――ここ三週間以上、征雅は異能の力を使うことができなくなっていた。

 龍美家に受け継がれる、治癒の力。
 瞬く間に怪我を治す筈のそれは、今は見る影もなく、かすり傷さえも治すことができない。
 先程のように、毎日使用人達を傷つけ、異能の力を試してみるものの、一向に上手くいかないのだ。力を使おうとしても、体の中の異能の力が発動させる度に燃え尽きるような、異様な感覚だけが残る。

(何が原因だ!? 何が……)

 父や兄にも話を聞いたが、こんな症状は聞いたことがないと言う。異能が使えないこと以外には体になんの変化もなく、ただその事が、征雅には耐え難かった。

「異能の力が使えないのか」

 そう言った兄の灰色の瞳は、冷ややかだった。
 その奥にあるのは、落胆、諦観、そして――侮蔑。

(違う! 違うんだ、兄上。私は、他とは違うのだ! 力の使えない、愚民達とは……!)

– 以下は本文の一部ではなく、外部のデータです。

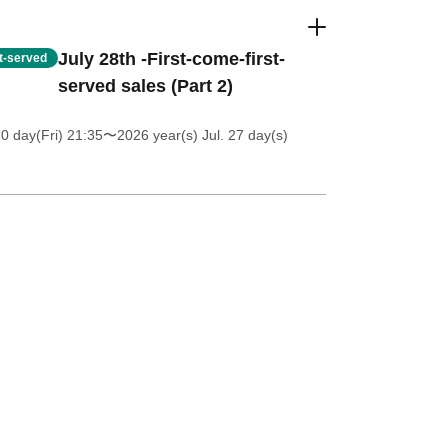
July 28th -First-come-first-
st-served
served sales (Part 2)
0 day(Fri) 21:35
〜2026 year(s) Jul. 27 day(s)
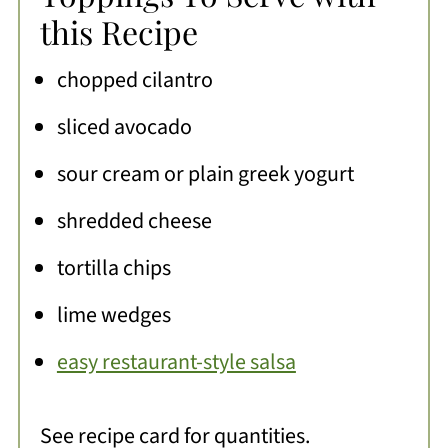
this Recipe
chopped cilantro
sliced avocado
sour cream or plain greek yogurt
shredded cheese
tortilla chips
lime wedges
easy restaurant-style salsa
See recipe card for quantities.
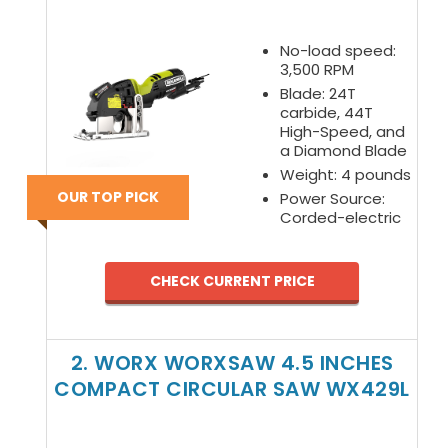
No-load speed:
3,500 RPM
Blade: 24T
carbide, 44T
High-Speed, and
a Diamond Blade
Weight: 4 pounds
OUR TOP PICK
Power Source:
Corded-electric
CHECK CURRENT PRICE
2. WORX WORXSAW 4.5 INCHES
COMPACT CIRCULAR SAW WX429L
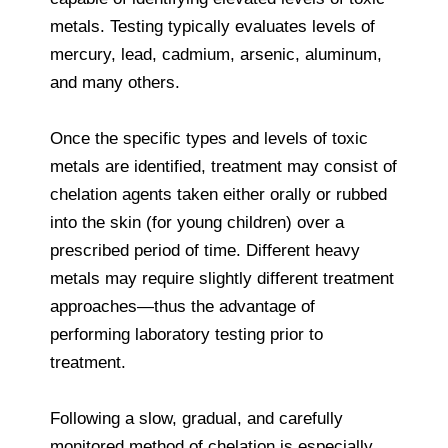
metals. Testing typically evaluates levels of
mercury, lead, cadmium, arsenic, aluminum,
and many others.
Once the specific types and levels of toxic
metals are identified, treatment may consist of
chelation agents taken either orally or rubbed
into the skin (for young children) over a
prescribed period of time. Different heavy
metals may require slightly different treatment
approaches—thus the advantage of
performing laboratory testing prior to
treatment.
Following a slow, gradual, and carefully
monitored method of chelation is especially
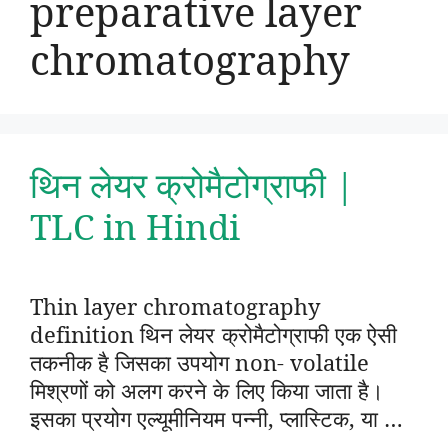
preparative layer
chromatography
थिन लेयर क्रोमैटोग्राफी |
TLC in Hindi
Thin layer chromatography
definition थिन लेयर क्रोमैटोग्राफी एक ऐसी
तकनीक है जिसका उपयोग non- volatile
मिश्रणों को अलग करने के लिए किया जाता है।
इसका प्रयोग एल्यूमीनियम पन्नी, प्लास्टिक, या …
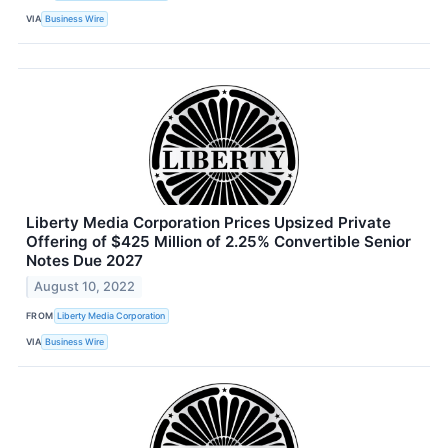
VIA
Business Wire
Liberty Media Corporation Prices Upsized Private
Offering of $425 Million of 2.25% Convertible Senior
Notes Due 2027
August 10, 2022
FROM
Liberty Media Corporation
VIA
Business Wire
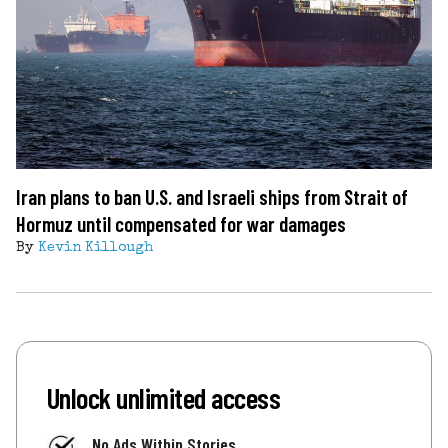
Iran plans to ban U.S. and Israeli ships from Strait of
Hormuz until compensated for war damages
By
Kevin Killough
Unlock unlimited access
No Ads Within Stories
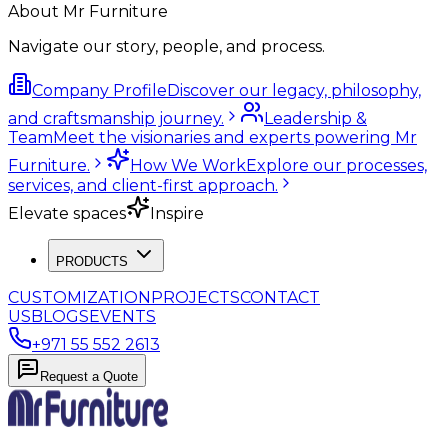
About Mr Furniture
Navigate our story, people, and process.
Company Profile
Discover our legacy, philosophy,
and craftsmanship journey.
Leadership &
Team
Meet the visionaries and experts powering Mr
Furniture.
How We Work
Explore our processes,
services, and client-first approach.
Elevate spaces
Inspire
PRODUCTS
CUSTOMIZATION
PROJECTS
CONTACT
US
BLOGS
EVENTS
+971 55 552 2613
Request a Quote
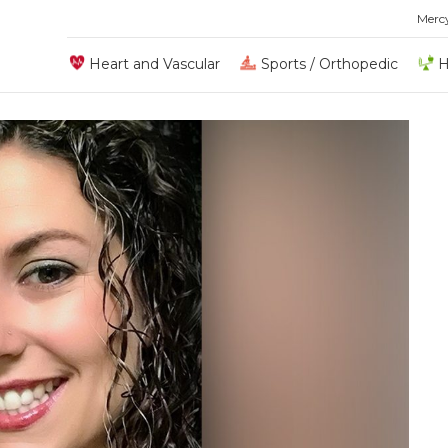
Merc
Heart and Vascular
Sports / Orthopedic
H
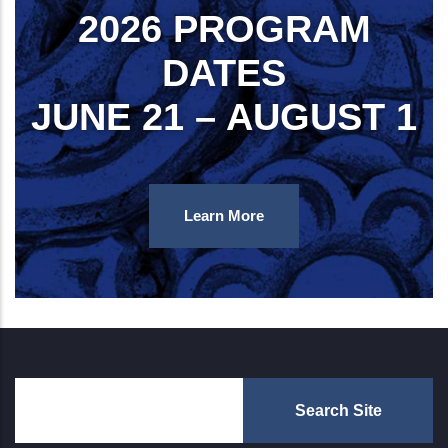
2026 PROGRAM
DATES
JUNE 21 – AUGUST 1
Learn More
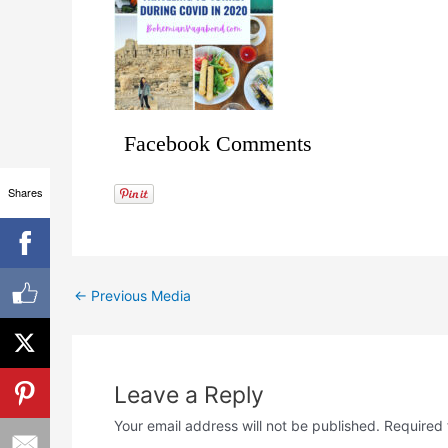
Facebook Comments
Shares
←
Previous Media
Leave a Reply
Your email address will not be published.
Required 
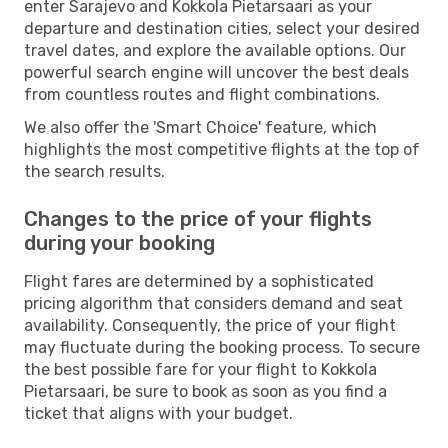
enter Sarajevo and Kokkola Pietarsaari as your
departure and destination cities, select your desired
travel dates, and explore the available options. Our
powerful search engine will uncover the best deals
from countless routes and flight combinations.
We also offer the 'Smart Choice' feature, which
highlights the most competitive flights at the top of
the search results.
Changes to the price of your flights
during your booking
Flight fares are determined by a sophisticated
pricing algorithm that considers demand and seat
availability. Consequently, the price of your flight
may fluctuate during the booking process. To secure
the best possible fare for your flight to Kokkola
Pietarsaari, be sure to book as soon as you find a
ticket that aligns with your budget.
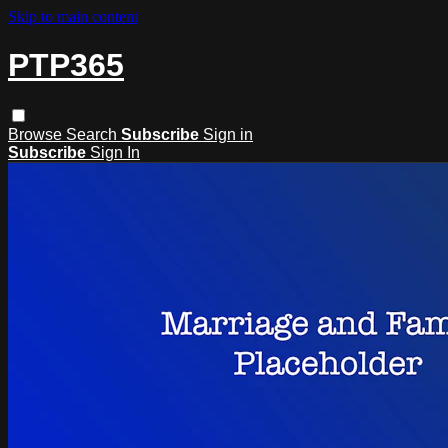
Skip to main content
PTP365
Browse
Search
Subscribe
Sign in
Subscribe
Sign In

 苛立ちのまま、湯呑を壁に投げつけ、征雅は乱れた髪の間から、割れたそれを憎々し気に見やる。

 癒しの力を持つ公爵家――龍美家。

『治すことしかできぬ、蜥蜴(とかげ)風情が』

 そう揶揄(やゆ)したのは、どの公爵家だったか。
 征雅は、それが耐えがたいほど気に入らなかった。

 龍美家の直系の者は、百人の怪我人をたちどころに癒すほどの力を有している。
 その力の大きさは、他の公爵家に勝るとも劣らない。
 しかし、これだけの異能の力を持っていながら、龍美家は常に一歩下がった評価しか与えられることはなかった。

 ()()は、いつだって、狐のものだったからだ。